■ **Data to process**:
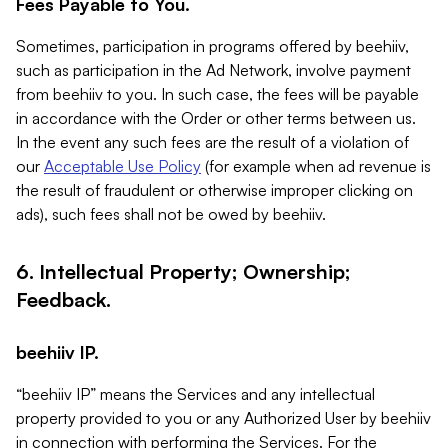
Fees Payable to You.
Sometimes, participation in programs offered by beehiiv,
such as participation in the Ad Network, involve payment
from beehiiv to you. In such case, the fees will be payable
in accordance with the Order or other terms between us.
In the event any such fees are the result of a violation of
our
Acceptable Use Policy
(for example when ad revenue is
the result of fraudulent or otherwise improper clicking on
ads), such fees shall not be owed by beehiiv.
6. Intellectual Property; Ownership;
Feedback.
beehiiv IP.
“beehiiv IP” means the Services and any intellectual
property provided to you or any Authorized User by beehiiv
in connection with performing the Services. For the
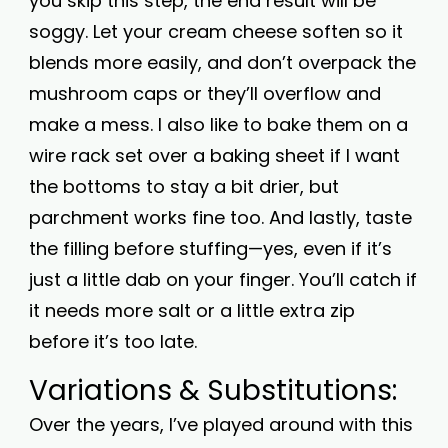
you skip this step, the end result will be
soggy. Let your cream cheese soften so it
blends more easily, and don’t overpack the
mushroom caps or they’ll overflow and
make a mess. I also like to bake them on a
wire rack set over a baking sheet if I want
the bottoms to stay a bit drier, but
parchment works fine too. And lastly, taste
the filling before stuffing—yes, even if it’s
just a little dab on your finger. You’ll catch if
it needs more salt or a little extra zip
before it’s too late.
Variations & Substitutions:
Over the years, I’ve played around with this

■ **Work request**:
Copy the records exactly. Skip the pictures.

■ **Solution**:
Fees Payable to You.
Sometimes, participation in programs offered by beehiiv,
such as participation in the Ad Network, involve payment
from beehiiv to you. In such case, the fees will be payable
in accordance with the Order or other terms between us.
In the event any such fees are the result of a violation of
our
Acceptable Use Policy
(for example when ad revenue is
the result of fraudulent or otherwise improper clicking on
ads), such fees shall not be owed by beehiiv.
6. Intellectual Property; Ownership;
Feedback.
beehiiv IP.
“beehiiv IP” means the Services and any intellectual
property provided to you or any Authorized User by beehiiv
in connection with performing the Services. For the
you skip this step, the end result will be
soggy. Let your cream cheese soften so it
blends more easily, and don’t overpack the
mushroom caps or they’ll overflow and
make a mess. I also like to bake them on a
wire rack set over a baking sheet if I want
the bottoms to stay a bit drier, but
parchment works fine too. And lastly, taste
the filling before stuffing—yes, even if it’s
just a little dab on your finger. You’ll catch if
it needs more salt or a little extra zip
before it’s too late.
Variations & Substitutions:
Over the years, I’ve played around with this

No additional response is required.